(Exercise brief):
When the line with "Vérifié sur Google Maps" turns up below, begin repeating exactly, and carry on through the line with "Ваше имя пользователя"; no pictures go into the copy.

*** Opening of Record excerpts ***

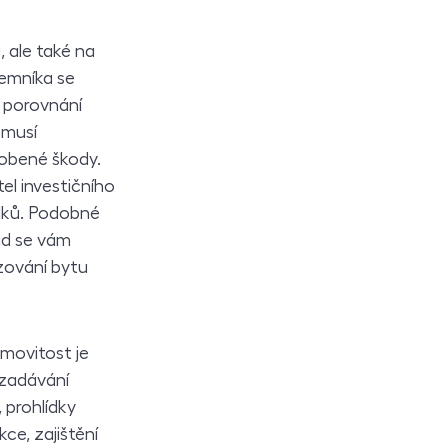
, ale také na
jemníka se
 porovnání
 musí
sobené škody.
el investičního
edků. Podobné
kud se vám
zování bytu
emovitost je
 zadávání
 prohlídky
ce, zajištění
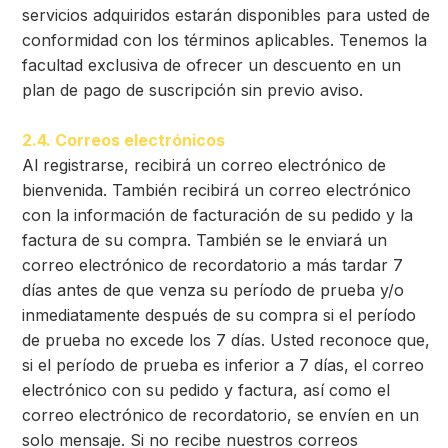
servicios adquiridos estarán disponibles para usted de
conformidad con los términos aplicables. Tenemos la
facultad exclusiva de ofrecer un descuento en un
plan de pago de suscripción sin previo aviso.
2.4. Correos electrónicos
Al registrarse, recibirá un correo electrónico de
bienvenida. También recibirá un correo electrónico
con la información de facturación de su pedido y la
factura de su compra. También se le enviará un
correo electrónico de recordatorio a más tardar 7
días antes de que venza su período de prueba y/o
inmediatamente después de su compra si el período
de prueba no excede los 7 días. Usted reconoce que,
si el período de prueba es inferior a 7 días, el correo
electrónico con su pedido y factura, así como el
correo electrónico de recordatorio, se envíen en un
solo mensaje. Si no recibe nuestros correos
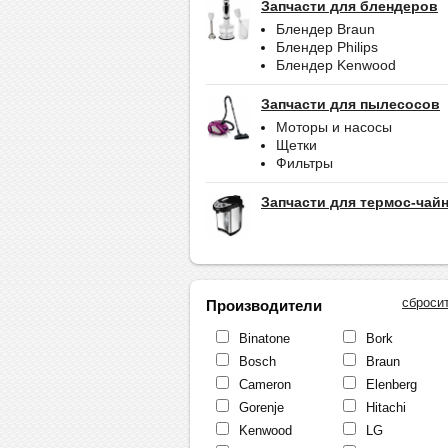
Запчасти для блендеров
Блендер Braun
Блендер Philips
Блендер Kenwood
Запчасти для пылесосов
Моторы и насосы
Щетки
Фильтры
Запчасти для термос-чай
сброси
Производители
Binatone
Bork
Bosch
Braun
Cameron
Elenberg
Gorenje
Hitachi
Kenwood
LG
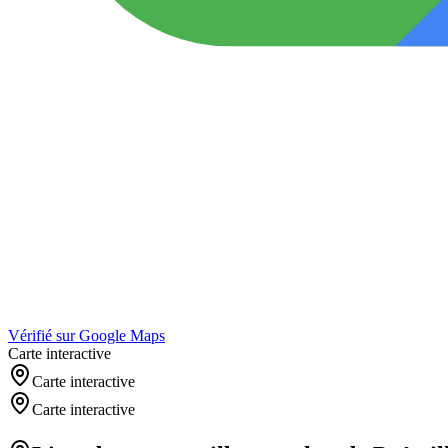
Vérifié sur Google Maps
Carte interactive
Carte interactive
Carte interactive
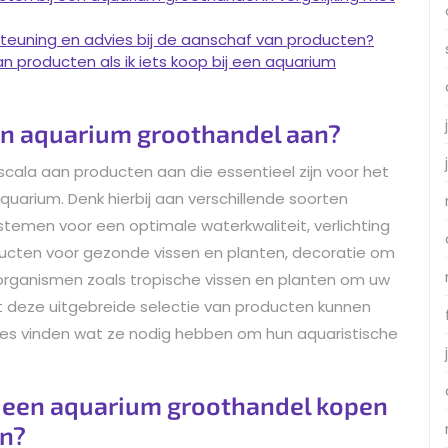
teuning en advies bij de aanschaf van producten?
n producten als ik iets koop bij een aquarium
en aquarium groothandel aan?
cala aan producten aan die essentieel zijn voor het
uarium. Denk hierbij aan verschillende soorten
stemen voor een optimale waterkwaliteit, verlichting
ducten voor gezonde vissen en planten, decoratie om
organismen zoals tropische vissen en planten om uw
t deze uitgebreide selectie van producten kunnen
les vinden wat ze nodig hebben om hun aquaristische
j een aquarium groothandel kopen
en?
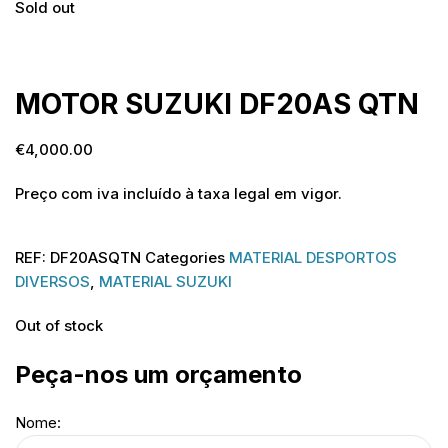
Sold out
Sold out
MOTOR SUZUKI DF20AS QTN
€
4,000.00
Preço com iva incluído à taxa legal em vigor.
REF:
DF20ASQTN
Categories
MATERIAL DESPORTOS
DIVERSOS
,
MATERIAL SUZUKI
Out of stock
Peça-nos um orçamento
Nome:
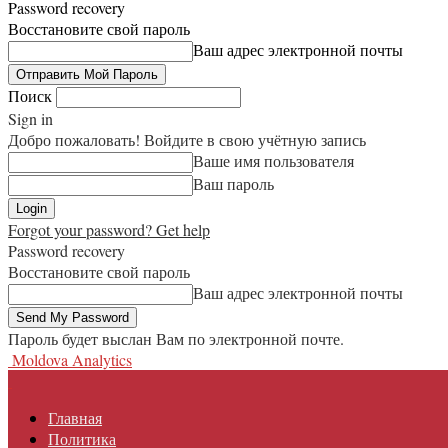
Password recovery
Восстановите свой пароль
Ваш адрес электронной почты
Поиск
Sign in
Добро пожаловать! Войдите в свою учётную запись
Ваше имя пользователя
Ваш пароль
Forgot your password? Get help
Password recovery
Восстановите свой пароль
Ваш адрес электронной почты
Пароль будет выслан Вам по электронной почте.
Moldova Analytics
Главная
Политика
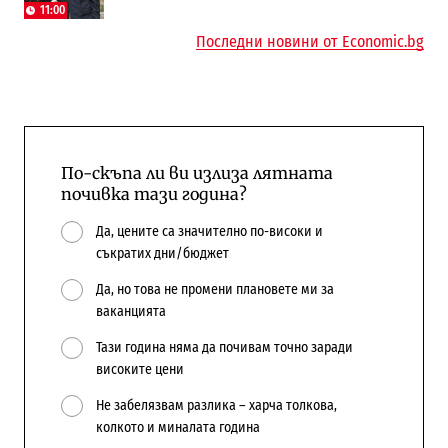
Доброславци
11:00
Последни новини от Economic.bg
По-скъпа ли ви излиза лятната
почивка тази година?
Да, цените са значително по-високи и
съкратих дни/бюджет
Да, но това не промени плановете ми за
ваканцията
Тази година няма да почивам точно заради
високите цени
Не забелязвам разлика – харча толкова,
колкото и миналата година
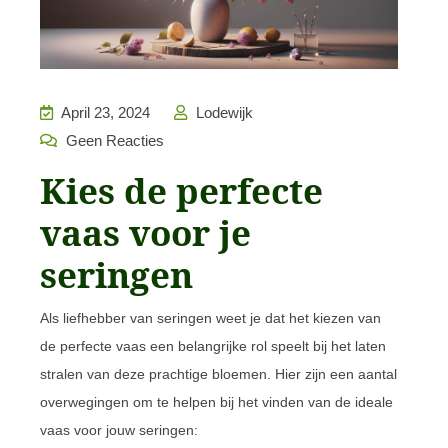
April 23, 2024
Lodewijk
Geen Reacties
Kies de perfecte
vaas voor je
seringen
Als liefhebber van seringen weet je dat het kiezen van
de perfecte vaas een belangrijke rol speelt bij het laten
stralen van deze prachtige bloemen. Hier zijn een aantal
overwegingen om te helpen bij het vinden van de ideale
vaas voor jouw seringen:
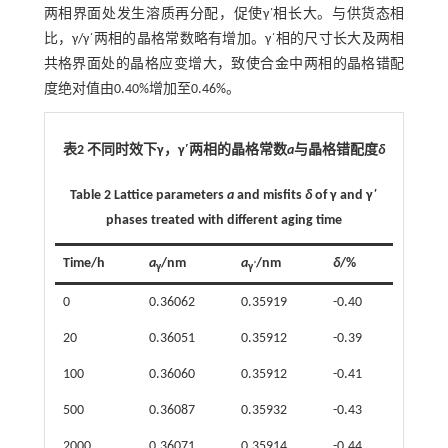
两相界面处发生溶质再分配，促使γ΄相长大。与供货态相
比，γ/γ΄两相的晶格常数略有增加。γ΄相的尺寸长大及两相
共格界面处的晶格应变增大，致使合金中两相的晶格错配
度绝对值由0.40%增加至0.46%。
表2 不同时效下γ，γ′两相的晶格常数
a
与晶格错配度
δ
Table 2 Lattice parameters
a
and misfits
δ
of γ and γ΄
phases treated with different aging time
Time/h
a
/nm
a
/nm
δ
/%
γ
γ΄
0
0.36062
0.35919
-0.40
20
0.36051
0.35912
-0.39
100
0.36060
0.35912
-0.41
500
0.36087
0.35932
-0.43
2000
0.36071
0.35914
-0.44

*** Close of Record excerpts ***

(Expected output):
Vérifié sur Google Maps
Carte interactive
Carte interactive
Carte interactive
teuning en advies bij de aanschaf van producten?
n producten als ik iets koop bij een aquarium
en aquarium groothandel aan?
cala aan producten aan die essentieel zijn voor het
uarium. Denk hierbij aan verschillende soorten
stemen voor een optimale waterkwaliteit, verlichting
ducten voor gezonde vissen en planten, decoratie om
organismen zoals tropische vissen en planten om uw
t deze uitgebreide selectie van producten kunnen
les vinden wat ze nodig hebben om hun aquaristische
j een aquarium groothandel kopen
en?
Sold out
Sold out
MOTOR SUZUKI DF20AS QTN
€
4,000.00
Preço com iva incluído à taxa legal em vigor.
REF:
DF20ASQTN
Categories
MATERIAL DESPORTOS
DIVERSOS
,
MATERIAL SUZUKI
Out of stock
Peça-nos um orçamento
Nome:
Password recovery
Восстановите свой пароль
Ваш адрес электронной почты
Поиск
Sign in
Добро пожаловать! Войдите в свою учётную запись
Ваше имя пользователя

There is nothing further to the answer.